The Utilities sector has only gained 0.33% year-to-date according to Morningstar data, as compared to SPDR S&P 500 ETF (SPY)’s 3.63% appreciation during the same period. We decided to take a closer look at the top hedge fund holdings in the sector following the recent round of 13F filings to see if they were able to pick the out-performers from this industry (or who they think will be the out-performers in the future). The five companies that dominated the list were Cheniere Energy, Inc. (NYSEMKT:LNG), Williams Companies Inc (NYSE:WMB), Verizon Communications Inc. (NYSE:VZ), Equinix Inc (NASDAQ:EQIX), and T-Mobile US Inc (NYSE:TMUS).
Let us take a step back and analyze how tracking hedge funds can help an everyday investor. Through our research we discovered that a portfolio of the 15 most popular small-cap picks of hedge funds beat the S&P 500 Total Return Index by nearly a percentage point per month on average between 1999 and 2012. On the other hand the most popular large-cap picks of hedge funds underperformed the same index by seven basis point per month during the same period. In forward tests since August 2012 these top small-cap stocks beat the market by an impressive 84 percentage points, returning over 144% (read the details here). Hence a retail investor needs to isolate himself from the herd and take advantage of the prevalent arbitrage opportunities in the market by concentrating on small-cap stocks.
Coming back to the most popular picks in the utilities sector, we begin with Cheniere Energy, Inc. (NYSEMKT:LNG), which has outperformed the sector with its gains of nearly 7% year-to-date.
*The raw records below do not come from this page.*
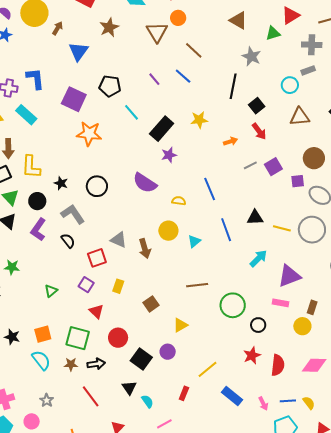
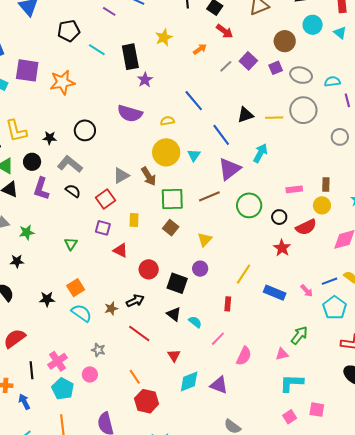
purple square: (74, 99) -> (27, 70), moved
black rectangle: (162, 129) -> (130, 57), turned -35
yellow circle: (168, 231) -> (166, 152), size x1.4
gray triangle: (119, 240) -> (121, 175), turned -36
purple triangle: (289, 276) -> (229, 169), moved
green square: (78, 338) -> (172, 199), moved
red semicircle: (278, 365) -> (306, 227), moved, turned 75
By the end of the first quarter a total of 81 hedge funds had invested $9.75 billion in the company, up from 75 firms with $7.96 billion at the end of 2014. Andreas Halvorsen‘s Viking Global remained positive about Cheniere Energy, Inc. (NYSEMKT:LNG)’s future prospects despite stiff competition from low oil prices. The fund increased its stake in the company by 56% during the first quarter to 15.45 million shares valued at $1.20 billion.
Williams Companies Inc (NYSE:WMB)’s stock has posted considerable returns of 17.91% so far this year. However, the $39.69 billion company saw a dip in popularity as 60 hedge funds had invested a total of $6.62 billion in the company at the end of March, as compared to 77 firms with $6.50 billion at the end of the previous quarter. Williams Companies Inc (NYSE:WMB) has a higher beta of 1.28 than its industry peers, which average around 0.64. In order to simplify its corporate structure Williams Companies Inc (NYSE:WMB) recently announced that it would acquire its master limited partnership Williams Partners (NYSE: WPZ) for $13.8 billion. The famous activist investor Dan Loeb offloaded his fund Third Point’s entire stake in Williams Companies Inc (NYSE:WMB), which amounted to 4.0 million shares, during the first quarter. Meanwhile Keith Meister‘s Corvex Capital stayed put with its sizable stake of 41.68 million shares during the first three months of the year.
Despite Verizon Communications Inc. (NYSE:VZ)’s modest year-to-date returns of 6.05%, the company has met the same fate as Williams Companies Inc (NYSE:WMB) in terms of loss of interest from hedge funds as 59 firms had invested a total of $2.21 billion in the company at the end of March as compared with 63 funds with $2.96 billion at the end of 2014. Verizon Communications Inc. (NYSE:VZ) recently placed a bid of $4.4 billion to acquire AOL, Inc. (NYSE:AOL). According to some analysts, given the fact that AOL has mastered programmatic advertisement, the deal could provide Verizon Communications Inc. (NYSE:VZ) with just the right impetus to possibly take on giants like Google Inc (NASDAQ:GOOGL). Warren Buffett‘s Berkshire Hathaway is the largest shareholder of Verizon in our database as it held some 15.0 million shares valued at $729.50 million at the end of March.